The results presented below are related to potential cladding materials for fast reactor fuel elements, that is, austenitic stainless steels and precipitation-hardened nickel alloys.
These materials were irradiated to a dose of 3 × 1021 nvt (E > 1 MeV) in different thermal reactors and to a dose of 1.6 × 1022 nvt (total dose) in a fast reactor. The irradiation temperature was about 700 C in thermal reactors and about 500 to 600 C in a fast reactor. After irradiation, tension tests and uniaxial stress rupture tests were performed at temperatures in the 600 to 800 C range.

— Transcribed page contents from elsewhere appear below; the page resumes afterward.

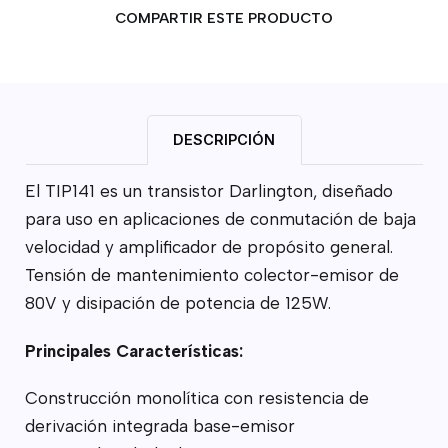
COMPARTIR ESTE PRODUCTO
DESCRIPCIÓN
El TIP141 es un transistor Darlington, diseñado
para uso en aplicaciones de conmutación de baja
velocidad y amplificador de propósito general.
Tensión de mantenimiento colector-emisor de
80V y disipación de potencia de 125W.
Principales Características:
Construcción monolítica con resistencia de
derivación integrada base-emisor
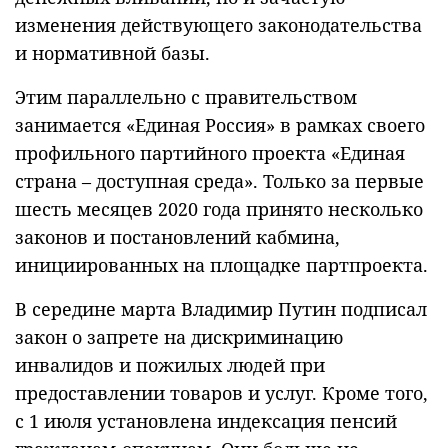
изменения действующего законодательства
и нормативной базы.
Этим параллельно с правительством
занимается «Единая Россия» в рамках своего
профильного партийного проекта «Единая
страна – доступная среда». Только за первые
шесть месяцев 2020 года принято несколько
законов и постановлений кабмина,
инициированных на площадке партпроекта.
В середине марта Владимир Путин подписал
закон о запрете на дискриминацию
инвалидов и пожилых людей при
предоставлении товаров и услуг. Кроме того,
с 1 июля установлена индексация пенсий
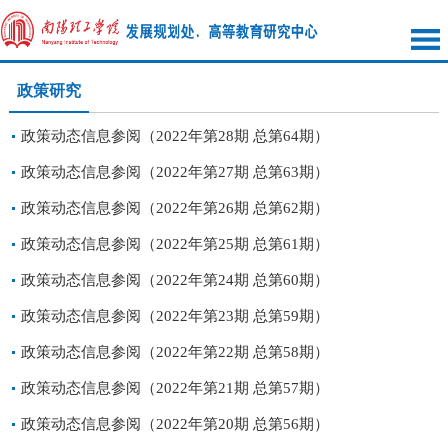
政策研究
政策动态信息参阅（2022年第28期 总第64期）
政策动态信息参阅（2022年第27期 总第63期）
政策动态信息参阅（2022年第26期 总第62期）
政策动态信息参阅（2022年第25期 总第61期）
政策动态信息参阅（2022年第24期 总第60期）
政策动态信息参阅（2022年第23期 总第59期）
政策动态信息参阅（2022年第22期 总第58期）
政策动态信息参阅（2022年第21期 总第57期）
政策动态信息参阅（2022年第20期 总第56期）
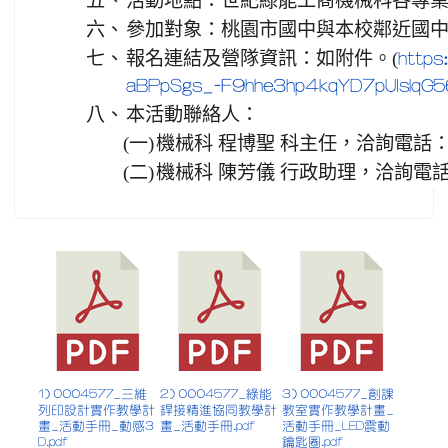
五、
活動地點：世紀綠能工商機械科各專
六、
參加對象：桃園市國中與本校鄰近國
七、
報名連結及營隊資訊：如附件。(
https
aBPpSgs_-F9hhe3hp4kqYD7pUlsIqG5
八、
本活動聯絡人：
(一)
機械科 程博聖 科主任，洽詢電話： 03-3
(二)
機械科 陳芳儀 行政助理，洽詢電話： 03-
1) 0004577_三維
2) 0004577_綠能
3) 0004577_創課
列印設計實作教學計
銲接精進協同教學計
教室實作教學計畫_
畫_活動手冊_動感3
畫_活動手冊.pdf
活動手冊_LED震動
D.pdf
鑰匙圈.pdf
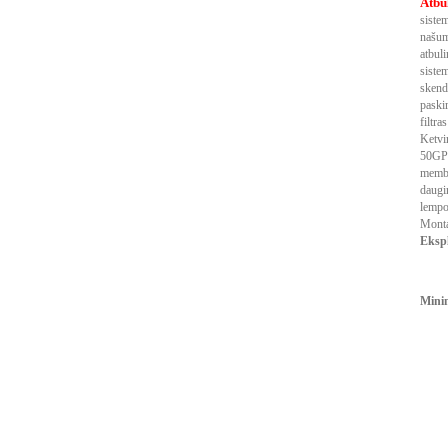
Atbu
siste
našuma
atbul
siste
skendi
paski
filtra
Ketvi
50GP
membra
daugi
lempo
Monta
Ekspl
Minim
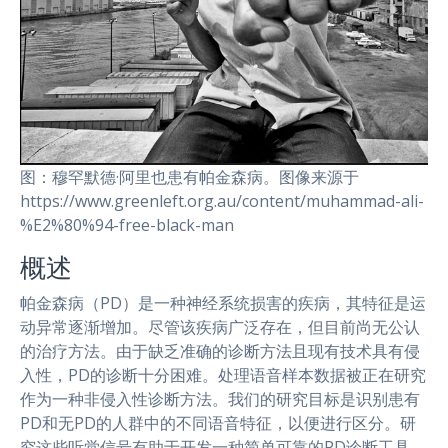
图：穆罕默德·阿里也患有帕金森病。图像来源于
https://www.greenleft.org.au/content/muhammad-ali-
%E2%80%94-free-black-man
概述
帕金森病（PD）是一种神经系统损害的疾病，其特征是运
动异常逐渐增加。尽管该疾病广泛存在，但目前尚无公认
的治疗方法。由于缺乏准确的诊断方法且现有技术具有侵
入性，PD的诊断十分困难。处理语音样本数据被正在研究
作为一种非侵入性诊断方法。我们的研究目标是识别患有
PD和无PD的人群中的不同语音特征，以便进行区分。研
究这些听觉信号有助于开发一种简单可靠的PD诊断工具，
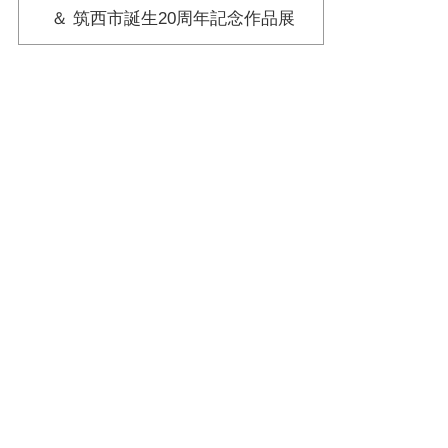
＆ 筑西市誕生20周年記念作品展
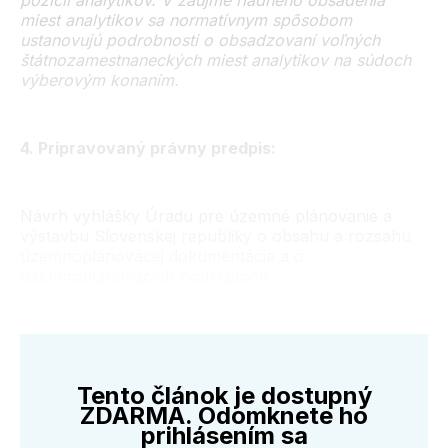
pozícií analytikov. V záujme riadneho obsadenia
miest analytikov sa normatívnym spôsobom
ustanovujú podrobnosti o obsadzovaní voľných
štátnozamestnaneckých miest analytikov na súdoch
výberovým konaním.
4. Pripravovaný právny predpis:
Návrh vyhlášky Úradu pre územné plánovanie a
výstavbu Slovenskej republiky o obsahu a rozsahu
územnoplánovacej dokumentácie a o
územnoplánovacích podkladoch.
Tento článok je dostupný
ZDARMA. Odomknete ho
prihlásením sa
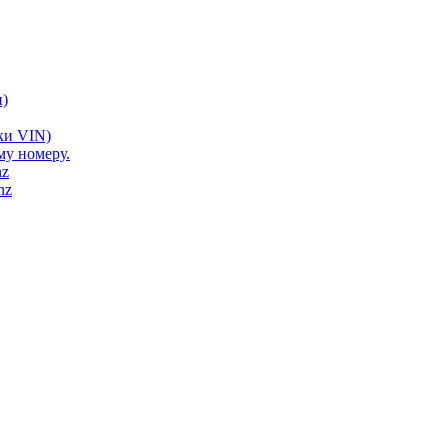
)
ки VIN)
му номеру.
nz
nz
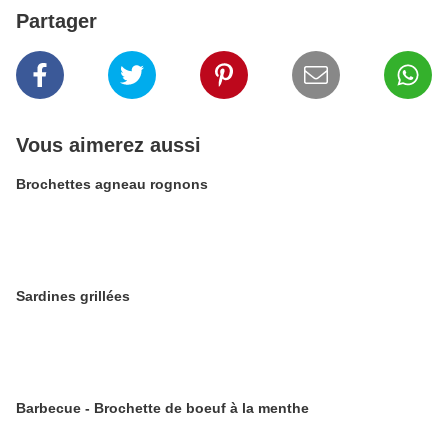
Partager
Vous aimerez aussi
Brochettes agneau rognons
Sardines grillées
Barbecue - Brochette de boeuf à la menthe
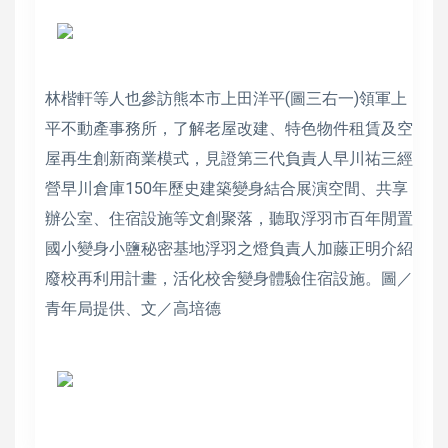
林楷軒等人也參訪熊本市上田洋平(圖三右一)領軍上
平不動產事務所，了解老屋改建、特色物件租賃及空
屋再生創新商業模式，見證第三代負責人早川祐三經
營早川倉庫150年歷史建築變身結合展演空間、共享
辦公室、住宿設施等文創聚落，聽取浮羽市百年閒置
國小變身小鹽秘密基地浮羽之燈負責人加藤正明介紹
廢校再利用計畫，活化校舍變身體驗住宿設施。圖／
青年局提供、文／高培德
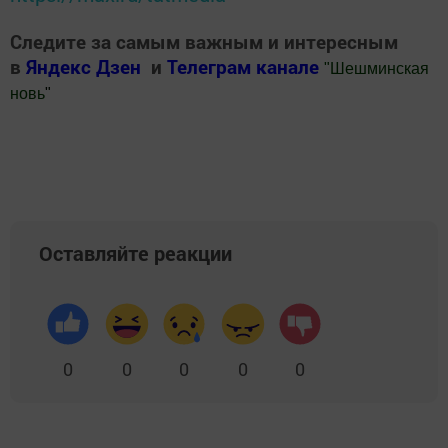
Следите за самым важным и интересным
в
Яндекс Дзен
и
Телеграм канале
"
Шешминская
новь
"
Добавить Шешминскую новь в Яндекс.Новости
Оставляйте реакции
0
0
0
0
0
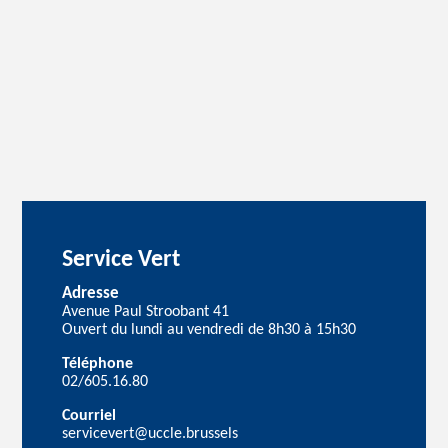
Service Vert
Adresse
Avenue Paul Stroobant 41
Ouvert du lundi au vendredi de 8h30 à 15h30
Téléphone
02/605.16.80
Courriel
servicevert@uccle.brussels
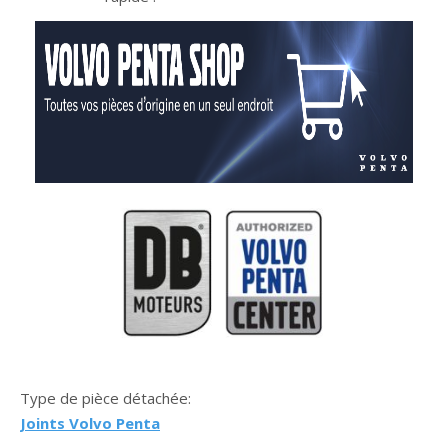
Type de pièce détachée:
Joints Volvo Penta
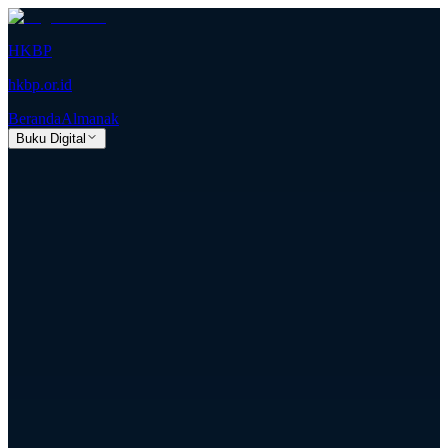
HKBP
hkbp.or.id
Beranda
Almanak
Buku Digital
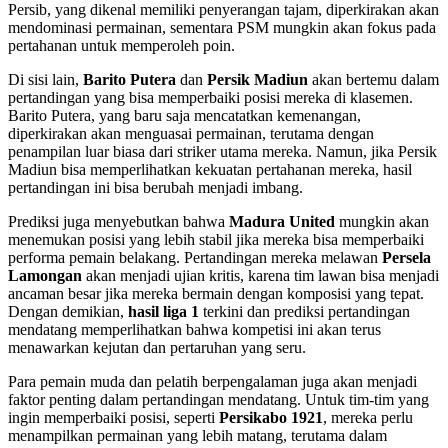
Persib, yang dikenal memiliki penyerangan tajam, diperkirakan akan
mendominasi permainan, sementara PSM mungkin akan fokus pada
pertahanan untuk memperoleh poin.
Di sisi lain,
Barito Putera
dan
Persik Madiun
akan bertemu dalam
pertandingan yang bisa memperbaiki posisi mereka di klasemen.
Barito Putera, yang baru saja mencatatkan kemenangan,
diperkirakan akan menguasai permainan, terutama dengan
penampilan luar biasa dari striker utama mereka. Namun, jika Persik
Madiun bisa memperlihatkan kekuatan pertahanan mereka, hasil
pertandingan ini bisa berubah menjadi imbang.
Prediksi juga menyebutkan bahwa
Madura United
mungkin akan
menemukan posisi yang lebih stabil jika mereka bisa memperbaiki
performa pemain belakang. Pertandingan mereka melawan
Persela
Lamongan
akan menjadi ujian kritis, karena tim lawan bisa menjadi
ancaman besar jika mereka bermain dengan komposisi yang tepat.
Dengan demikian,
hasil liga 1
terkini dan prediksi pertandingan
mendatang memperlihatkan bahwa kompetisi ini akan terus
menawarkan kejutan dan pertaruhan yang seru.
Para pemain muda dan pelatih berpengalaman juga akan menjadi
faktor penting dalam pertandingan mendatang. Untuk tim-tim yang
ingin memperbaiki posisi, seperti
Persikabo 1921
, mereka perlu
menampilkan permainan yang lebih matang, terutama dalam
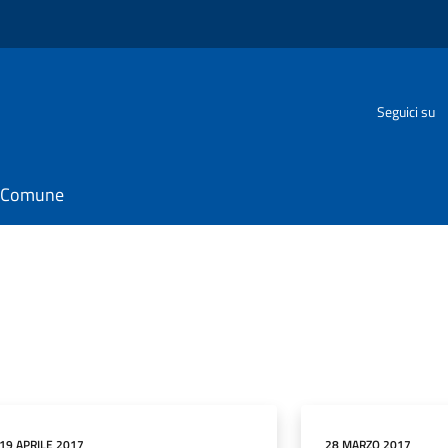
Seguici su
il Comune
19 APRILE 2017
28 MARZO 2017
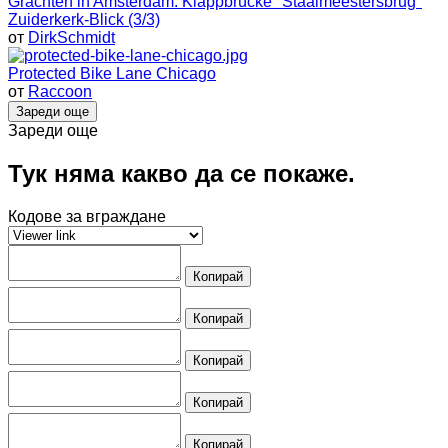
Grachten in Amsterdam: Klappbrücke "Staalmeestersbrug"
Zuiderkerk-Blick (3/3)
от
DirkSchmidt
Protected Bike Lane Chicago
от
Raccoon
Зареди още
Зареди още
Тук няма какво да се покаже.
Кодове за вграждане
Копирай
Копирай
Копирай
Копирай
Копирай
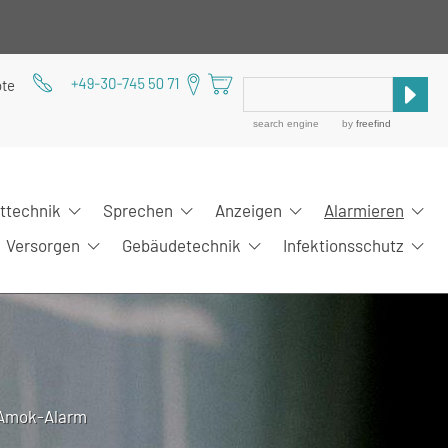
ote
search engine
by
freefind
ittechnik
Sprechen
Anzeigen
Alarmieren
Versorgen
Gebäudetechnik
Infektionsschutz
m Amok-Alarm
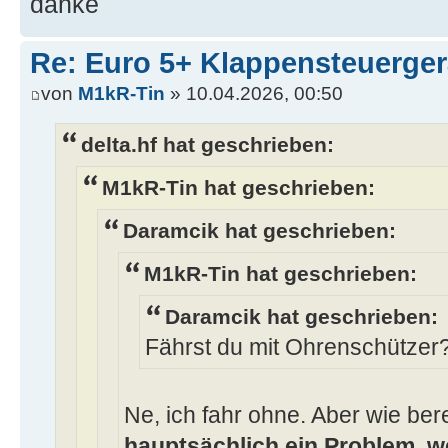
danke
Re: Euro 5+ Klappensteuerge
von
M1kR-Tin
» 10.04.2026, 00:50
delta.hf hat geschrieben:
M1kR-Tin hat geschrieben:
Daramcik hat geschrieben:
M1kR-Tin hat geschrieben:
Daramcik hat geschrieben:
Fährst du mit Ohrenschützer
Ne, ich fahr ohne. Aber wie bere
hauptsächlich ein Problem, 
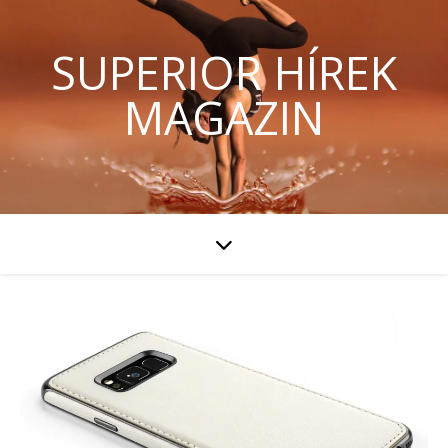
SUPERIOR HÍREK
MAGAZIN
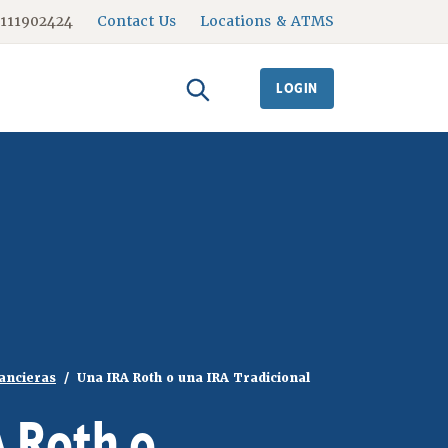
#111902424
Contact Us
Locations & ATMS
LOGIN
nancieras
Una IRA Roth o una IRA Tradicional
 Roth o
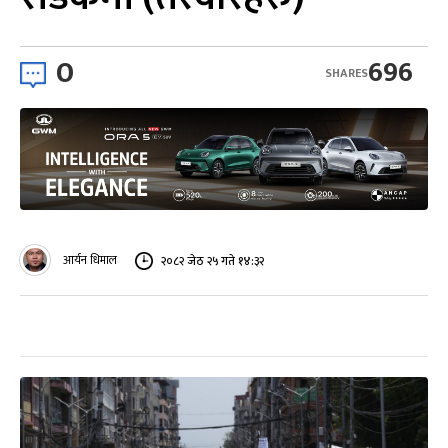
0
696
SHARES
आर्यन धिमाल
२०८२ जेठ २५ गते १४:३२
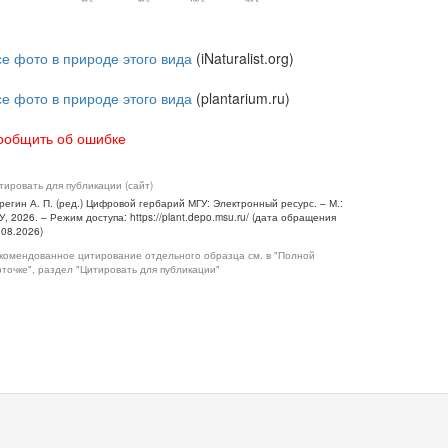
се фото в природе этого вида
(iNaturalist.org)
се фото в природе этого вида
(plantarium.ru)
ообщить об ошибке
тировать для публикации (сайт)
регин А. П. (ред.) Цифровой гербарий МГУ: Электронный ресурс. – М.:
У, 2026. – Режим доступа: https://plant.depo.msu.ru/ (дата обращения
.08.2026)
комендованное цитирование отдельного образца см. в "Полной
рточке", раздел "Цитировать для публикации"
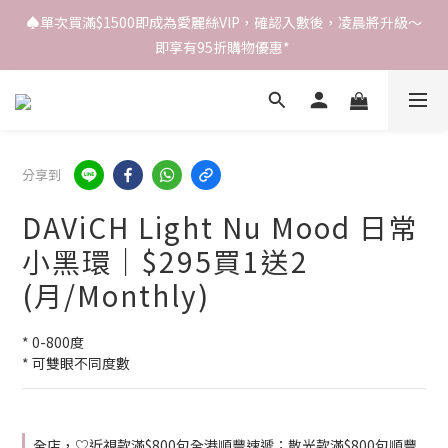
♠️單次買滿$1500即成為愛麗絲VIP，確認入數後，凌晨將升級～
即享有95折購物優惠* 
分享到
DAViCH Light Nu Mood 日常
小黑環｜$295買1送2
(月/Monthly)
* 0-800度
* 可雙眼不同度數
全店，♡近視款滿$800包全港順豐速遞；散光款滿$800包順豐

For all alloys, high-temperature tests after irradiation have shown a more or less pronounced embrittlement, not recoverable by any post-irradiation annealing. This embrittlement is associated with intergranular wedge-type cracks initiating at triple points. For a given alloy, at a given temperature, the lower the rate of deformation, the more pronounced the embrittlement.
For Type 316 austenitic steels, we observed that the radiation induced hardening was low and disappeared at a maximum temperature of 800 C. The embrittlement was associated with a decrease in the nonuniform part of the elongation in tension tests and with a decrease in the elongation and duration in the tertiary stage of stress-rupture tests. Two types of factors were studied: 1. Those concerning the structural parameters: grain size, precipitation, prestraining, and chemical composition. 2. These concerning the actual conditions of irradiation.